My Fellow Prisoners
- Author: Mikhail Khodorkovsky
- Language: German, English, Russian, Polish, Swedish, French, Finnish, Dutch
- Published: May 27, 2014 Penguin Books (UK)
- ISBN: 978-0141979816

= My Fellow Prisoners =

2014 book by Mikhail Khodorkovsky

 My Fellow Prisoners is a book by Mikhail Khodorkovsky, published by Penguin Books, in 2014. The book relates his experiences in prison after his arrest in 2003 by Russian authorities. Within his narrative he presents his critiques and concerns of modern Russian politics and civil society.

==Book==
Khodorkovsky, a businessman who at the time was the richest man in Russia and a harsh critic of the government of Vladimir Putin, was arrested on charges of fraud on October 25, 2003. He was put on trial in 2005 and then held in various Russian penal colonies for the next eight years. My Fellow Prisoners is an account of his life in prison. It focuses less on Khodorkovsky himself than on some of the people he met during his time in custody, including prison guards and fellow inmates. His objective is to paint a picture of life in a contemporary Russian prison in a variety of aspects and from a range of perspectives. The book consists of brief chapters, described in one review as “sketches,” mostly three to five pages long.

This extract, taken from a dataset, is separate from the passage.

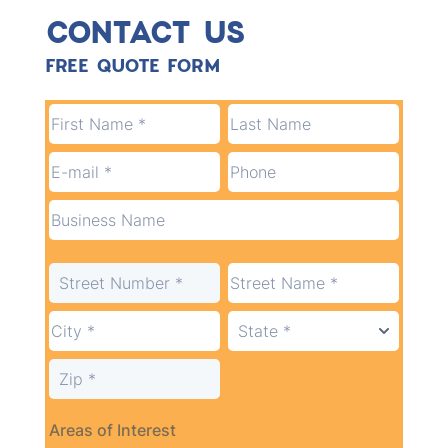
CONTACT US
FREE QUOTE FORM
Areas of Interest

Some of the chapters of Khodorkovsky's book amount to brief portraits of his fellow inmates. Among them are Sergei, a railroad worker arrested for drug dealing; Kolya, a prisoner who, after being beaten by a guard “opened himself up” in an act of “full-on hara-kiri,” causing his innards to spill out; Alexander, “a real-life Nazi” who “doesn't believe in the Holocaust”; Alexei, imprisoned at age nineteen as a pedophile for having a relationship with a girl younger than himself; Artyom, a prisoner whom Khodorkovsky and other prisoners saved from a suicide attempt; Arkady, an orderly who “works as a 'tongue-loosener'” who tries to extract information about any crimes or accomplices the new arrival might have kept quiet about during his investigation.”

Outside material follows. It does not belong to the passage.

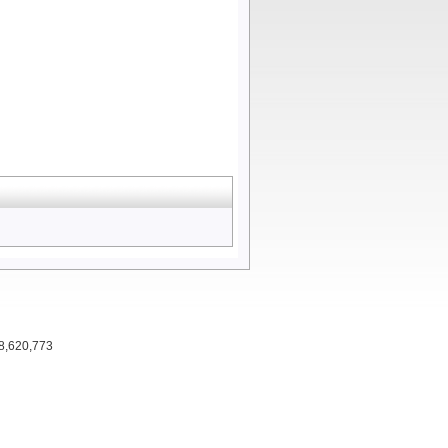
 8,620,773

Among the chapter titles are “The Rat,” “The Father,” “The Addict,” and “The Thief.” Khodorkovsky discusses the “caste of untouchables” in prison, including gays, rapists, and child abusers. He also examines the role and character of police, lawyers, and judges, saying that in the course of their work “they lie virtually all the time, and as a rule tell the truth only to gain someone's trust – which then enables them to lie more successfully afterwards.” He describes the prison guards as “embedding a criminal ideology” among prisoners, thereby “effectively training up the future foot-soldiers of the criminal world.” He also writes that although the investigator is supposed to act independently, he is, in fact, “just a cog in the law-enforcement hierarchy – a small-time bureaucrat who often doesn't even have a say in some of the key aspects of his work.” He states: “The people who feel most uninhibited in prison are the police investigators.”

Although his book consists largely of narrative and description, occasionally Khodorkovsky shares his reflections on such question as “what is conscience? How do we define what is 'good', and what do we feel ashamed of for the rest of our lives? When does conscience overcome fear, and when does fear overrule conscience?” As an illustration of conscience overcoming fear, he writes about a fellow prisoner, Lyosha, who was bribed to tell lies against Khodorkovsky in court but who told the truth anyway. In the book, Khodorkovsky offers the observation that “what takes place in prison” can sometimes seem “like a version of ordinary life beyond the prison gates, just taken to a grotesque extreme.” In addition, he states that he considers it likely “that over the next few years” Russians will find themselves “living in a bureaucratic-police state, with absolute power in the hands of a corrupt bureaucracy.”

==Reception==
John Lloyd, a reviewer for Financial Times, wrote that “the sketches in this new book are vivid, humane and poignant....Khodorkovsky’s testimony is that here is a corrupt system with little or no effort to do more than coop up the hopeless, the drug-addicted, the vicious – and the occasional visionary. His vision is that Russia 'will ultimately take the road of European civilization'.... Khodorkovsky’s vision will take time – and may be realised in harsher ways than he hopes.” John O'Malley in the Washington Post called Khodorkovsky's book an "illuminating and brave", noting that the stories accurately depict the state of Russian civil society caused by the years of political apathy and authoritarian rule. Roger Boyes of The Times gave a similar praise for My Fellow Prisoners describing the book as an accurate diagnosis of Russia's political struggles as evidenced by its symptoms, naming Khodorkovsky's "real crime" as failure to pledge feudal loyalty.